In the early part of the nineteenth century, Mogan Shan (Mògàn Shān, 莫干山) became a popular and exclusive retreat for the Shanghai elite. Today the bamboo clad slopes rising from Zhejiang plain are regaining their reputation as an escape from the noise of traffic and jackhammers and strenuous pace of the Shanghai lifestyle.
Part of the Tianmu Mountains, Mogan Shan is 60 km (37 mi) from Hangzhou and 200 km (124 mi) away from Shanghai (roughly a 3 hours drive). The village is now home to over 40 guesthouses, villas and hotels. Mogan Shan is an ideal place to catch some much-needed fresh air during weekend away from the city. The key is to book good accommodation in advance and to pack proper supplies for your stay—enough for late summer evening barbecues and wine.
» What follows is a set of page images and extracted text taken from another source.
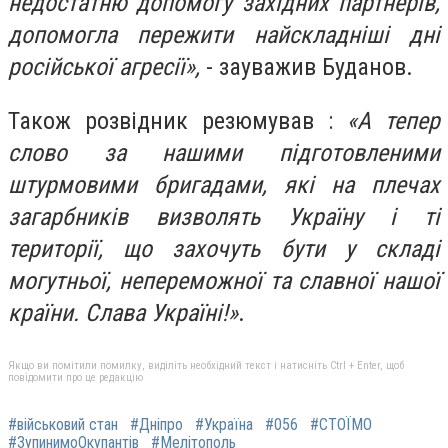
недостатню допомогу західних партнерів,
допомогла пережити найскладніші дні
російської агресії»,
- зауважив Буданов.
Також розвідник резюмував :
«А тепер
слово за нашими підготовленими
штурмовими бригадами, які на плечах
загарбників визволять Україну і ті
території, що захочуть бути у складі
могутньої, непереможної та славної нашої
країни. Слава Україні!»
.
Якщо ви помітили помилку, виділіть необхідний текст і натисніть Ctrl + Enter, щоб
повідомити про це редакцію
#військовий стан
#Дніпро
#Україна
#056
#СТОЇМО
#ЗупинимоОкупантів
#Мелітополь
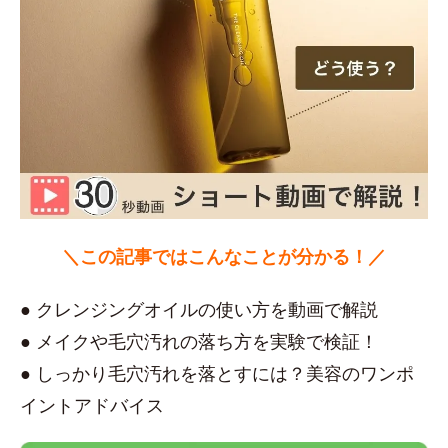
＼この記事ではこんなことが分かる！／
● クレンジングオイルの使い方を動画で解説
● メイクや毛穴汚れの落ち方を実験で検証！
● しっかり毛穴汚れを落とすには？美容のワンポ
イントアドバイス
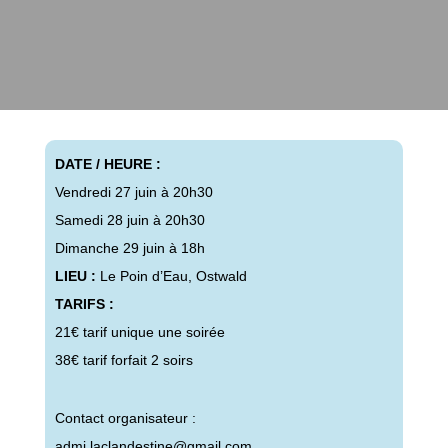
DATE / HEURE :
Vendredi 27 juin à 20h30
Samedi 28 juin à 20h30
Dimanche 29 juin à 18h
LIEU :
Le Poin d’Eau, Ostwald
TARIFS :
21€ tarif unique une soirée
38€ tarif forfait 2 soirs
Contact organisateur :
admi.laclandestine@gmail.com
Mazes of paths cross the slopes where you might stumble upon old, deserted villas. In the past several years, abandoned 1920s-30s villas have been restored into visitor accommodations and the place has generally started to pick up. But don't expect hopping nightlife—the best you're likely to get is a bit of karaoke. At the same time, the place is not so popular as to be overrun with tacky hotels and you can still bargain for a hotel room for RMB 180. Few foreign tourists come out this way. Just to note: you'll have to pay RMB 80 for a pass to get into the Mogan Shan Scenic Area. If you leave Mogan Shan and come back by the road on any day after the day you bought the ticket, expect to have to purchase a new ticket unless you can convince the guys on the gate to let you in. Be sure to bring your ticket with you wherever you go on the mountain and if you leave and intend to return the same day.